A sticky situation developed over the next several decades: Physicists began plugging the Higgs field into their equations and made the Higgs boson the cornerstone of the standard model, yet they had no proof that either existed. Without them, the otherwise successful standard model would fall apart.
The first detailed proposal to observe the Higgs boson experimentally came in 1986. The proposed Superconducting Super Collider in Texas would have done the job, but its funding was canceled by Congress in 1993, when the facility was only partially constructed. The Tevatron particle accelerator in Batavia, Ill., which operated from 1983 to 2011, didn’t quite have the energy to find the particle.
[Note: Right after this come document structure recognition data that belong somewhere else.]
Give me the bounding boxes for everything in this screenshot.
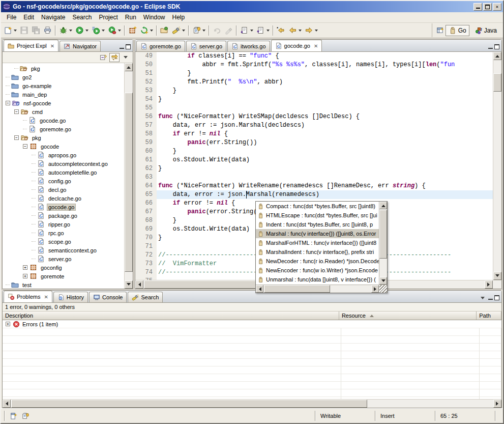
view-menu-icon[interactable] bbox=[481, 297, 485, 299]
close-tab-icon[interactable]: ✕ bbox=[44, 294, 48, 300]
completion-proposal[interactable]: NewDecoder : func(r io.Reader) *json.Dec… bbox=[256, 257, 379, 266]
problems-hscrollbar[interactable] bbox=[3, 399, 501, 408]
tree-item-nsf-gocode[interactable]: −Gnsf-gocode bbox=[3, 99, 124, 107]
code-line-55[interactable]: 55 bbox=[135, 104, 493, 112]
profile-button[interactable] bbox=[106, 24, 123, 37]
go-build-button[interactable]: ✦ bbox=[138, 24, 155, 37]
tree-item-server-go[interactable]: Gserver.go bbox=[3, 255, 124, 263]
popup-resize-grip[interactable] bbox=[379, 285, 387, 293]
close-tab-icon[interactable]: ✕ bbox=[314, 43, 318, 49]
tree-item-goremote-go[interactable]: Ggoremote.go bbox=[3, 125, 124, 133]
editor-tab-server-go[interactable]: Gserver.go bbox=[186, 41, 226, 51]
expand-node-icon[interactable]: + bbox=[6, 322, 10, 326]
maximize-button[interactable] bbox=[483, 3, 492, 11]
tree-item-pkg[interactable]: −pkg bbox=[3, 133, 124, 142]
scroll-left-icon[interactable] bbox=[135, 280, 143, 289]
dropdown-caret-icon[interactable] bbox=[182, 30, 185, 32]
scroll-down-icon[interactable] bbox=[379, 277, 387, 285]
problems-tab-history[interactable]: History bbox=[53, 292, 88, 302]
editor-vscrollbar[interactable] bbox=[493, 52, 501, 280]
completion-proposal[interactable]: Compact : func(dst *bytes.Buffer, src []… bbox=[256, 202, 379, 211]
scroll-right-icon[interactable] bbox=[485, 280, 493, 289]
tree-item-declcache-go[interactable]: Gdeclcache.go bbox=[3, 194, 124, 203]
dropdown-caret-icon[interactable] bbox=[69, 30, 72, 32]
problems-tab-problems[interactable]: Problems✕ bbox=[4, 291, 52, 302]
code-line-52[interactable]: 52 fmt.Printf(" %s\n", abbr) bbox=[135, 78, 493, 87]
menu-file[interactable]: File bbox=[3, 13, 20, 22]
tree-item-gocode-go[interactable]: Ggocode.go bbox=[3, 116, 124, 125]
tree-item-go-example[interactable]: go-example bbox=[3, 81, 124, 90]
search-button[interactable] bbox=[170, 24, 187, 37]
tree-item-semanticcontext-go[interactable]: Gsemanticcontext.go bbox=[3, 246, 124, 255]
dropdown-caret-icon[interactable] bbox=[250, 30, 253, 32]
view-menu-button[interactable] bbox=[121, 53, 131, 62]
fast-view-button[interactable]: ✦ bbox=[8, 411, 19, 421]
run-button[interactable] bbox=[74, 24, 90, 37]
run-last-button[interactable] bbox=[90, 24, 106, 37]
new-go-package-button[interactable]: ✦ bbox=[127, 24, 138, 37]
code-line-64[interactable]: 64func (*NiceFormatter) WriteRename(rena… bbox=[135, 182, 493, 190]
scroll-left-icon[interactable] bbox=[256, 285, 263, 293]
close-button[interactable]: ✕ bbox=[493, 3, 501, 11]
tree-scrollbar[interactable] bbox=[124, 63, 133, 289]
tree-item-decl-go[interactable]: Gdecl.go bbox=[3, 185, 124, 194]
collapse-node-icon[interactable]: − bbox=[23, 144, 27, 149]
editor-tab-goremote-go[interactable]: Ggoremote.go bbox=[136, 41, 185, 51]
completion-proposal[interactable]: Unmarshal : func(data []uint8, v interfa… bbox=[256, 275, 379, 284]
menu-window[interactable]: Window bbox=[140, 13, 169, 22]
scroll-left-icon[interactable] bbox=[3, 400, 11, 408]
menu-run[interactable]: Run bbox=[122, 13, 140, 22]
code-line-51[interactable]: 51 } bbox=[135, 69, 493, 78]
menu-navigate[interactable]: Navigate bbox=[38, 13, 69, 22]
tree-item-go2[interactable]: go2 bbox=[3, 73, 124, 81]
forward-button[interactable] bbox=[303, 24, 319, 37]
expand-node-icon[interactable]: + bbox=[23, 265, 27, 270]
menu-project[interactable]: Project bbox=[95, 13, 121, 22]
code-line-56[interactable]: 56func (*NiceFormatter) WriteSMap(declde… bbox=[135, 112, 493, 121]
menu-search[interactable]: Search bbox=[69, 13, 95, 22]
collapse-node-icon[interactable]: − bbox=[14, 135, 19, 140]
explorer-tab-project-expl[interactable]: Project Expl✕ bbox=[4, 40, 58, 51]
dropdown-caret-icon[interactable] bbox=[299, 30, 302, 32]
completion-proposal[interactable]: MarshalIndent : func(v interface{}, pref… bbox=[256, 247, 379, 257]
back-button[interactable] bbox=[287, 24, 303, 37]
code-line-62[interactable]: 62} bbox=[135, 164, 493, 173]
tree-item-cmd[interactable]: −cmd bbox=[3, 107, 124, 116]
completion-proposal[interactable]: NewEncoder : func(w io.Writer) *json.Enc… bbox=[256, 266, 379, 275]
close-tab-icon[interactable]: ✕ bbox=[50, 43, 54, 49]
tree-item-scope-go[interactable]: Gscope.go bbox=[3, 237, 124, 246]
tree-item-autocompletecontext-go[interactable]: Gautocompletecontext.go bbox=[3, 159, 124, 168]
open-perspective-button[interactable]: ✦ bbox=[435, 26, 446, 35]
perspective-go-button[interactable]: Go bbox=[446, 25, 469, 36]
collapse-node-icon[interactable]: − bbox=[14, 109, 19, 114]
code-line-53[interactable]: 53 } bbox=[135, 87, 493, 95]
last-edit-location-button[interactable]: * bbox=[275, 24, 287, 37]
code-line-59[interactable]: 59 panic(err.String()) bbox=[135, 138, 493, 147]
scroll-down-icon[interactable] bbox=[125, 280, 133, 289]
popup-vscrollbar-thumb[interactable] bbox=[379, 210, 387, 259]
debug-button[interactable] bbox=[57, 24, 74, 37]
tree-item-config-go[interactable]: Gconfig.go bbox=[3, 177, 124, 185]
type-hierarchy-button[interactable] bbox=[191, 24, 207, 37]
view-minimize-icon[interactable] bbox=[488, 296, 493, 300]
dropdown-caret-icon[interactable] bbox=[266, 30, 270, 32]
code-line-63[interactable]: 63 bbox=[135, 173, 493, 182]
tree-item-ripper-go[interactable]: Gripper.go bbox=[3, 220, 124, 229]
menu-help[interactable]: Help bbox=[169, 13, 189, 22]
tree-item-pkg[interactable]: pkg bbox=[3, 64, 124, 73]
new-wizard-button[interactable]: ✦ bbox=[2, 24, 18, 37]
explorer-tab-navigator[interactable]: Navigator bbox=[60, 41, 101, 51]
tree-item-apropos-go[interactable]: Gapropos.go bbox=[3, 151, 124, 159]
column-header-resource[interactable]: Resource bbox=[339, 312, 477, 320]
link-with-editor-button[interactable] bbox=[109, 53, 120, 62]
scroll-up-icon[interactable] bbox=[125, 63, 133, 71]
completion-proposal[interactable]: HTMLEscape : func(dst *bytes.Buffer, src… bbox=[256, 211, 379, 220]
view-minimize-icon[interactable] bbox=[120, 45, 124, 49]
dropdown-caret-icon[interactable] bbox=[102, 30, 105, 32]
view-maximize-icon[interactable] bbox=[494, 295, 499, 300]
editor-maximize-icon[interactable] bbox=[494, 44, 499, 49]
tree-item-test[interactable]: test bbox=[3, 280, 124, 289]
collapse-all-button[interactable] bbox=[98, 53, 108, 62]
tree-item-gocode[interactable]: −gocode bbox=[3, 142, 124, 151]
scroll-right-icon[interactable] bbox=[371, 285, 379, 293]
The final tease came in 2008, when the $10 billion Large Hadron Collider, designed to have more than enough energy to find the Higgs, had to shut down for repairs just after it had been turned on. The machine came back to life in 2010, and the more than 6,000 Higgs hunters on the project began seeing little bumps in their data that suggested the existence of the particle. Finally, LHC researchers announced they had enough evidence to conclude that they had uncovered a new particle whose properties were consistent with the Higgs boson.
Since then, researchers have determined that the particle is indeed the Higgs boson predicted by the standard model. The particle looks and behaves exactly the way theory says it should, with the exception of a much lower-than-expected mass. Physicists hope to use that clue as a springboard to predict and observe new particles and forces. “The mass tells us that our standard model is incomplete,” says Don Lincoln, a member of one of the LHC teams that made the discovery. “There must be undiscovered physics to correct this.”
Although many prognosticators pegged the Higgs research as the front-runner for the Nobel, the committee took a full hour longer than expected before making the announcement. Nobel physics committee secretary Lars Bergström would not say why the committee, which decided on the prize on the morning of its announcement, needed the extra deliberation time. The discovery of the Higgs boson could still receive future recognition. “Every year is a new year,” Bergström says. “Nominations that come in next year may well propose the experimentalists who actually made the discovery.”